Но если отбросить все преувеличенное, незаслуженное, лишнее, сказанное Вами, то останется все же самое для меня дорогое и важное — Ваш интерес к тем сущностям, грубым, нестройным и, м. б., наивным — но выношенным жизнью, найденным в личном ощущении и им проверенным. Вы многократно видели все это в настоящем свете и цвете и определите ложность и правильность моих догадок.

За эту переписку задет такой большой кусок моей жизни, что и не писать Вам я не могу, хотя и чувствую, как я врываюсь в Ваше спокойствие, в Ваши здоровье и силы и чересчур жадно и беззастенчиво пользуюсь Вашим вниманием, деликатностью и сердечностью. Я чувствую себя как-то виноватым перед Вами. И все-таки пишу.

Я слишком давно оторван от общественной жизни, от культурной жизни, чтобы жалеть об этом. И чтобы желать чего-либо другого, кроме прояснения вопросов этих всех для себя.

Я продолжаю тот, наверное, бесконечный список вопросов, который я начал развертывать перед Вами в прошлых письмах.

Нет слов с одинаковым значением для каждого, с одинаковым смысловым содержанием. Даже такое, казалось бы, универсального значения слово, как «смерть», отнюдь не воспринимается всеми людьми одинаково. В нашем вопросе поэтическая интонация сообщает слову (за которым стоит понятие) смысловые оттенки. Это обстоятельство, бесспорность которого очевидна для поэта (да и не только для поэта), определяет то, что поэт пишет для самого себя, хочет, по Флоберу, «нравиться самому себе», ищет ясности ощущения в самом себе, находит ее и увлекает других собственным ощущением слова, события, темы. Подлинная поэзия, конечно, всегда земная поэзия. Но не арифметическая поэзия.
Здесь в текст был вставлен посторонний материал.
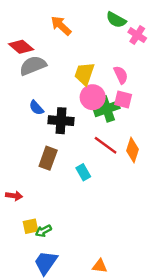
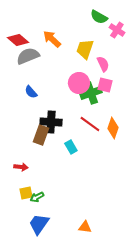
orange arrow: (61, 26) -> (52, 39), moved
yellow trapezoid: (84, 74) -> (85, 49), moved
black cross: (61, 121) -> (51, 122), moved
red arrow: (14, 196) -> (21, 167), moved

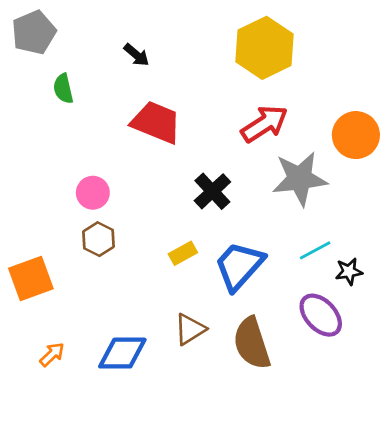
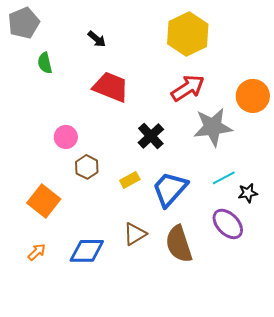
brown hexagon: (98, 239) -> (87, 167), moved
orange square: (31, 279) -> (44, 201), moved, turned -32

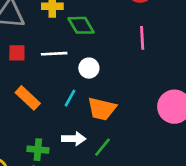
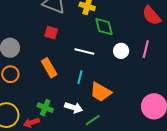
white line: (54, 54) -> (84, 52), moved
white circle: (89, 68) -> (121, 51), moved
cyan line: (70, 98) -> (80, 77), turned -32

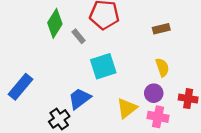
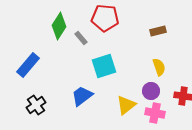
blue rectangle: (20, 87) -> (28, 65), moved
black cross: (59, 119) -> (36, 105), moved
Подлинная поэзия предстает как некий алгебраический ряд, алгебраическая задача, куда каждый читатель может вносить свою арифметику, делать свои жизненные, арифметические подстановки.

вернуться

101

Упоминаются стихотворения Ф. И. Тютчева, неточно цитируется стихотворение. «Эти бедные селенья,//Эта скудная природа — //Край родной долготерпенья,//Край ты русского народа!»

вернуться

102

М. И. Цветаева в статье «Поэты с историей и поэты без истории» писала: «Пастернак лишь зацепился за Шмидта, чтобы еще раз заново дать все взбунтовавшиеся стихии плюс пятую — лирику. И он дал их так, что центр оказался пустым. Уберите из Шмидта все то, что держит напряжение деревьев, плеск волн, пространство, погоду, ослабьте это напряжение — и фигура пастернаковского Шмидта рухнет, как фантом» (Соч., т. 2. М., 1980, с. 454).